The Bengals came out of the gate with something to prove at Paycor Stadium. Cincinnati drew first blood on a Joe Flacco quarterback sneak for a touchdown just five minutes into the game. A field goal from Evan McPherson followed quickly. By the end of the first quarter, it was already 10–0 Cincinnati, and the Jets hadn’t sniffed the end zone.

New York finally got on the board in the second quarter with a Nick Folk field goal from 46 yards. That brief moment of relief didn’t last long.

Flacco found Tee Higgins down the right side for a 44-yard touchdown — the longest play of the game for either team. Then things got worse. Flacco connected again with Cam Brown for 19 yards and another score. By halftime, the Bengals led 24–13, and the Jets were playing catch-up ball.

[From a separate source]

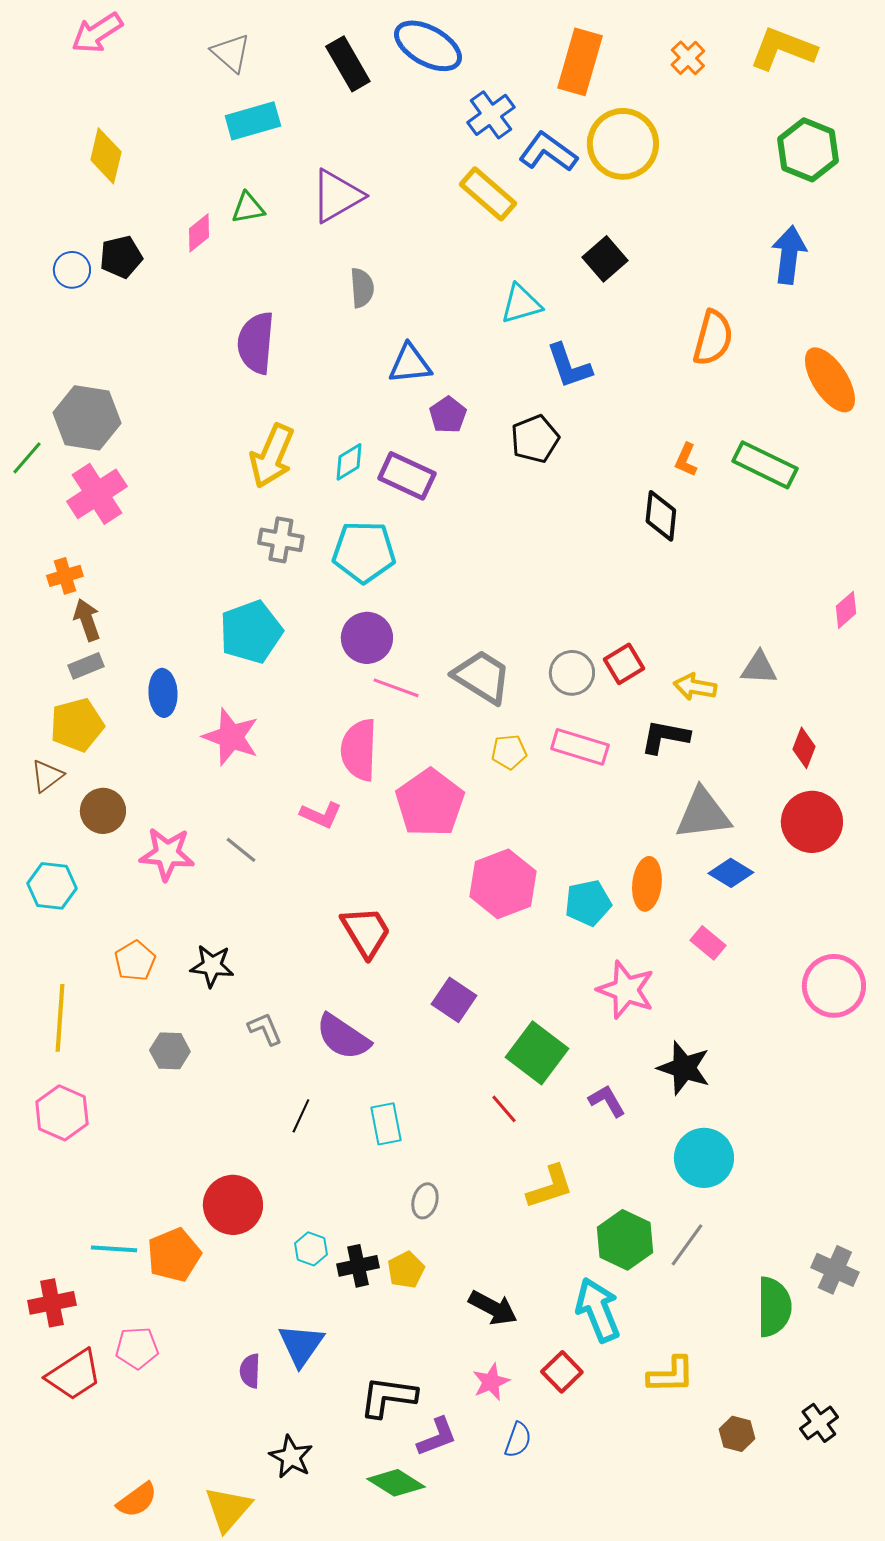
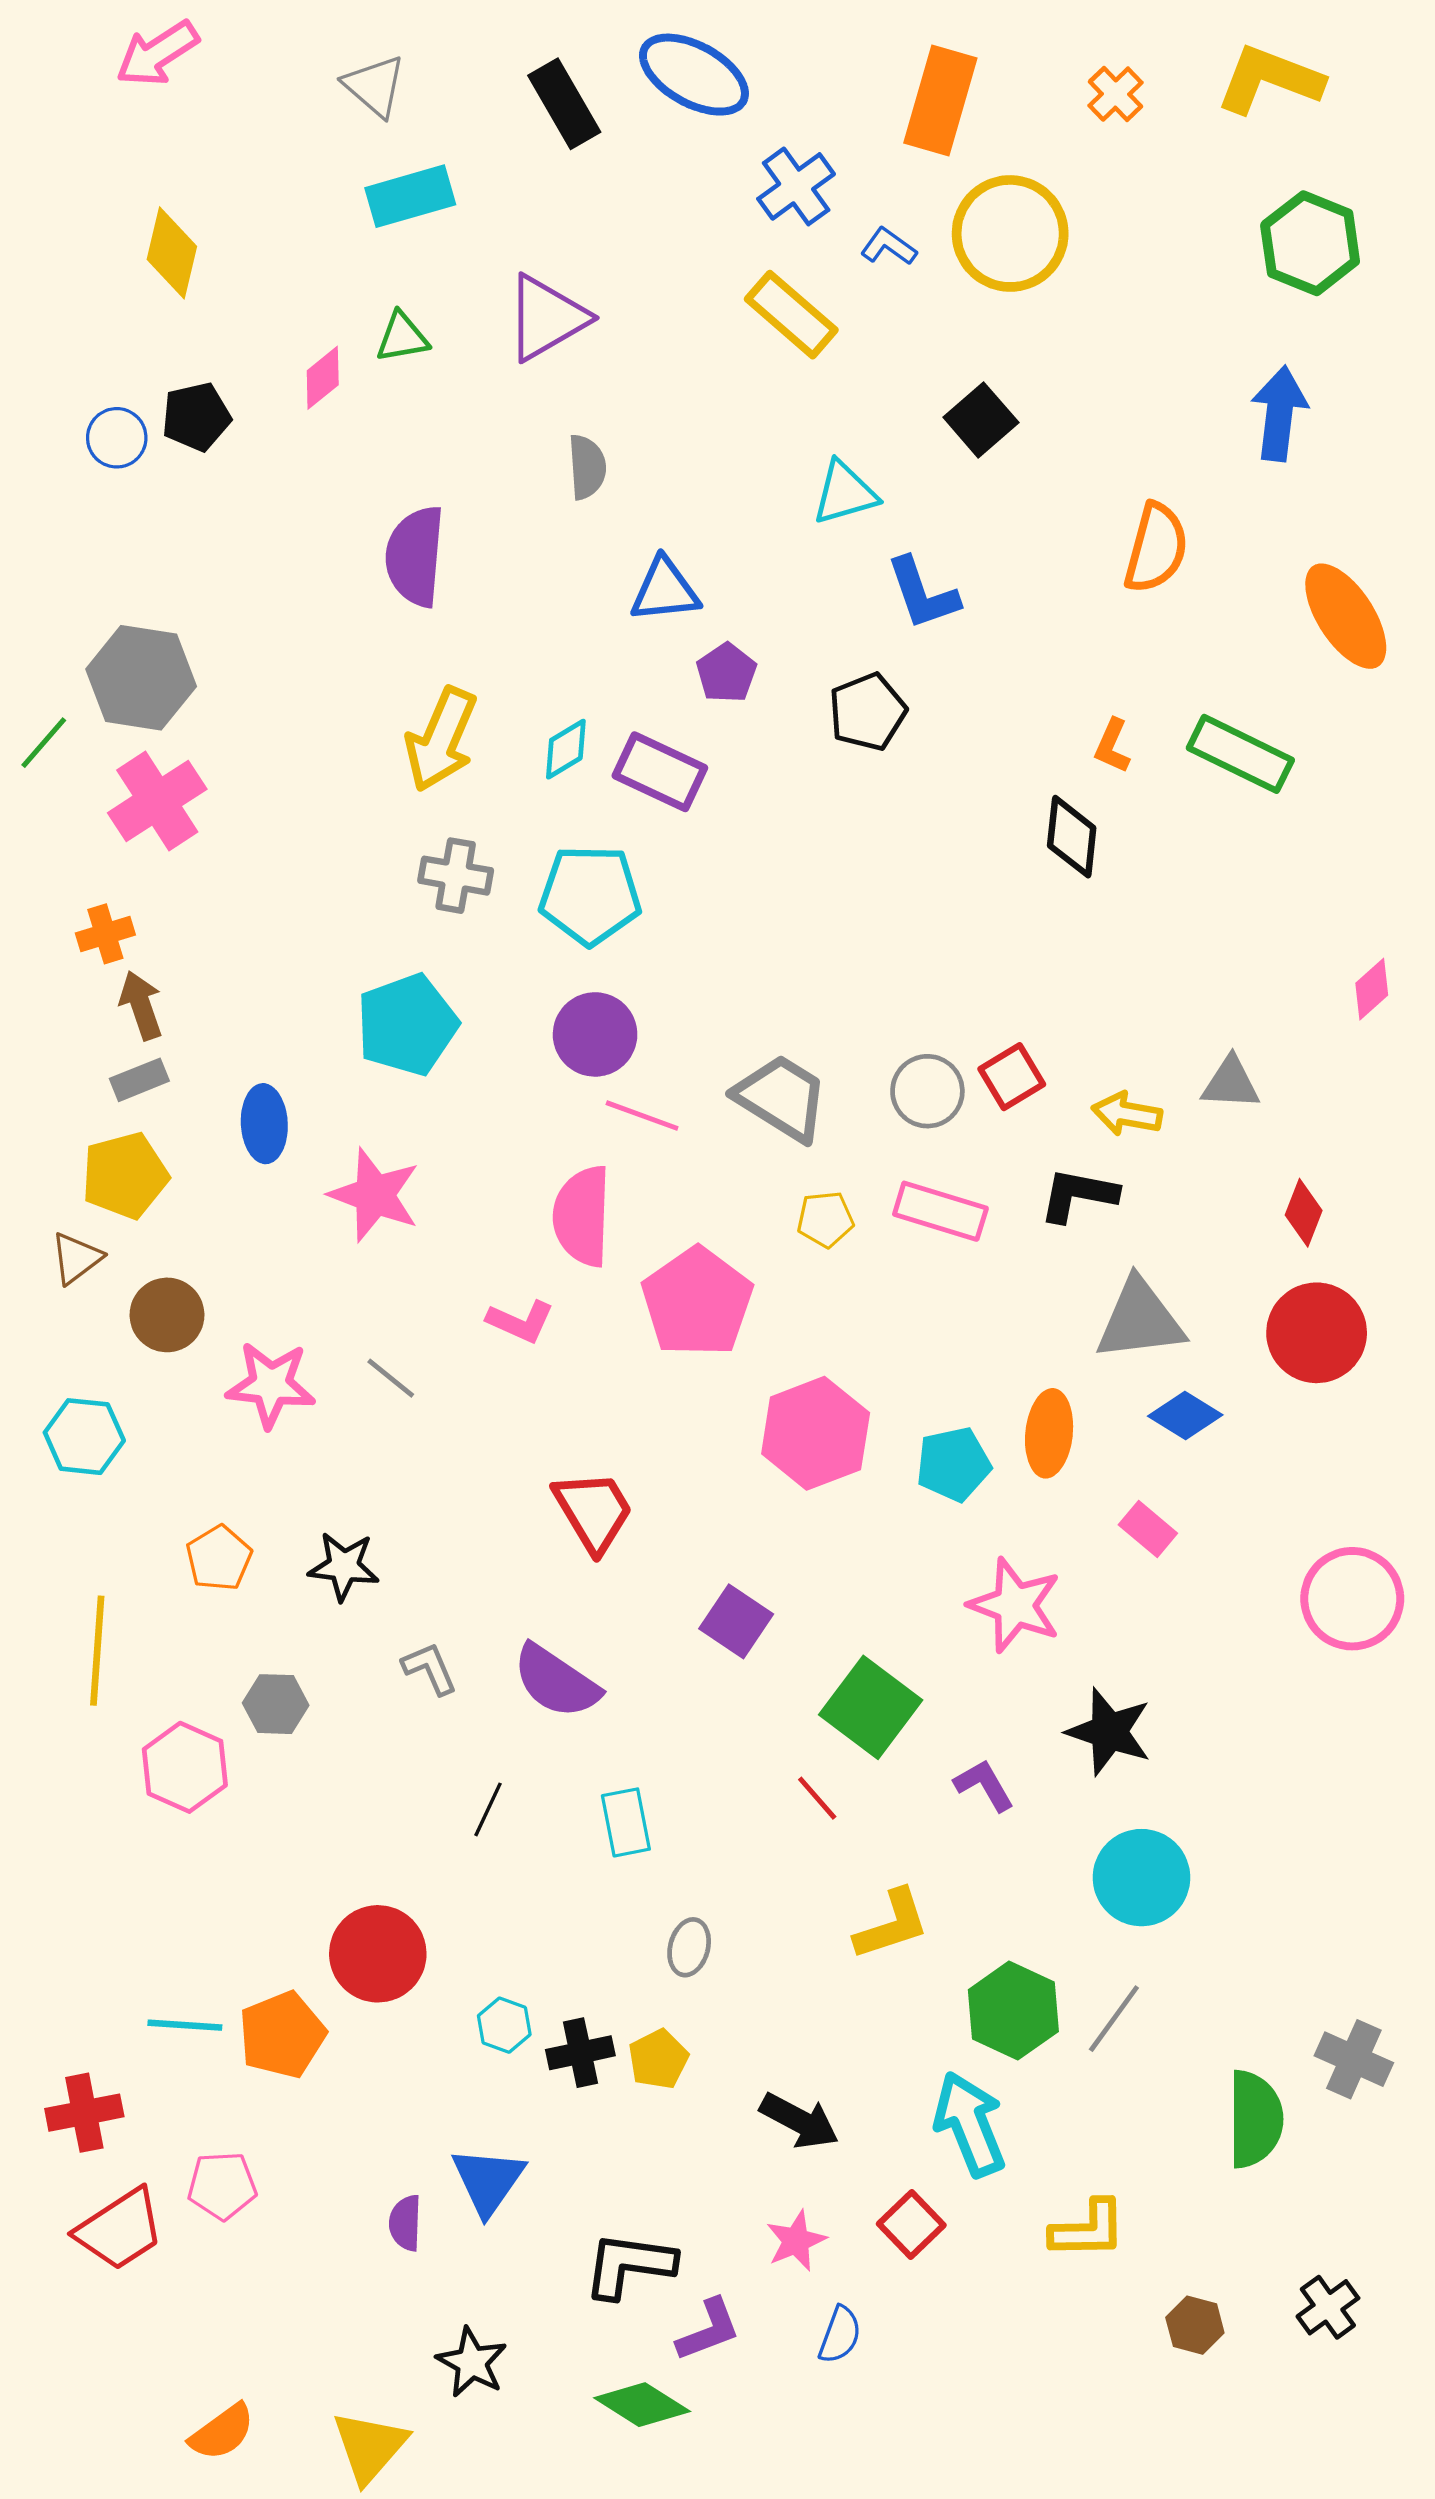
blue L-shape: (548, 152) -> (889, 246), size x0.6
pink hexagon: (62, 1113) -> (185, 1767), moved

Cincinnati’s offense in that first half was efficient and punishing. The Bengals ran it well and protected the ball perfectly. Not a single turnover for either team — a clean, competitive game up to that point, just heavily tilted in one direction.

The Passing Battle: Fields vs. Flacco

Both quarterbacks had genuinely solid games when you look at the raw numbers — and neither one made the kind of mistake that usually decides close games.

Justin Fields for the Jets completed 22 of 33 pass attempts. He gained 248 yards through the air, threw 2 touchdown passes, and wasn’t sacked a single time. His passer rating finished at 109.2. That’s a strong afternoon for any quarterback, and it’s a testament to how well New York protected him.

Fields also added 5 rushing scrambles in his stat line, helping the Jets convert on tough situations. He put two points on the board himself with a conversion rush in the fourth quarter when it mattered most.

Joe Flacco for the Bengals was no slouch either. He completed 21 of 34 passes for 223 yards, threw 2 touchdown passes, and also kept his turnovers at zero. His rating sat at 100.5. Flacco, who has one of the most lived-in careers in football at this point, looked comfortable all day.

The difference between the two passers wasn’t huge. It came down to what their teams built around them — and in the second half, New York built something special on the ground.

The Running Game That Won the Game

If you want to understand why the Jets eventually won this football game, you need to look at the rushing stats.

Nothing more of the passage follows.